Writer from Hell said...

beautiful.. there's magic in your writing!!

Whirlochre said...

Greetings, writer from Hell.

Tell the world!

Right now, my magic wand is floppier than a stick of month old celery...

writtenwyrdd said...

Whirl, your capacity for bawdy allusion is awesome. Even if it is limp as month-old celery.

Whirlochre said...

Hrmphhh!

I used to drive a very nice vomit yellow 1985 Bawdy Allusion, if you please...

Carrie Harris said...

I used to manage a center for patients with degenerative brain diseases, and this really got me. Fabulous story.

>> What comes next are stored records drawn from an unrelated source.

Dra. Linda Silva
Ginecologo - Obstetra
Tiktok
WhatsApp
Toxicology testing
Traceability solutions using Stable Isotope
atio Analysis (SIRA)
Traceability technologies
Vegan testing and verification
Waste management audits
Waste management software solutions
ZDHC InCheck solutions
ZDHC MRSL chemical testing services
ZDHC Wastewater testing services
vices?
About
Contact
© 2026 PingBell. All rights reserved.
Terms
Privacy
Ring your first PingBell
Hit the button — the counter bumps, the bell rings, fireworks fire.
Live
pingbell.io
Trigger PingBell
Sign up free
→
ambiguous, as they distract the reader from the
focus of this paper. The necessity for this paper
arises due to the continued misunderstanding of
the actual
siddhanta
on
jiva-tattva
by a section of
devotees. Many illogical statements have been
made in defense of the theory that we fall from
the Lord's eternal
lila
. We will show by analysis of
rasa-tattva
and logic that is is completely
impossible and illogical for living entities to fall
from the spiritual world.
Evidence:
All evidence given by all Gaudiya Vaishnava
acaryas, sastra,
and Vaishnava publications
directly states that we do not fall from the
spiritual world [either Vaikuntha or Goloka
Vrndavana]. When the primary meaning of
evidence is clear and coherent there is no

I think I'll go play with my Richard Simmons baby picture for a while to cheer myself up.

Um... that shouldn't have sounded as pervy as it did.

Whirlochre said...

Luckily I had my anti-pervy dungarees on, so no harm done.

scarlet-blue said...

Ah, poor thing... the future beckons.
Sx

Litgirl01 said...

Really? Shakespeare was hot? :-D

I'll definitely stick around...love your sense of "humour"! ;-)

Robin S. said...

Whirl. This was gorgeous. I was there with you, reading it. I saw it with you - the sad humor and human frailty of it all.

Thank you.

Robin S. said...

I think you should send this out as a piece of flash fiction. Maybe 3 AM. Have you seen it?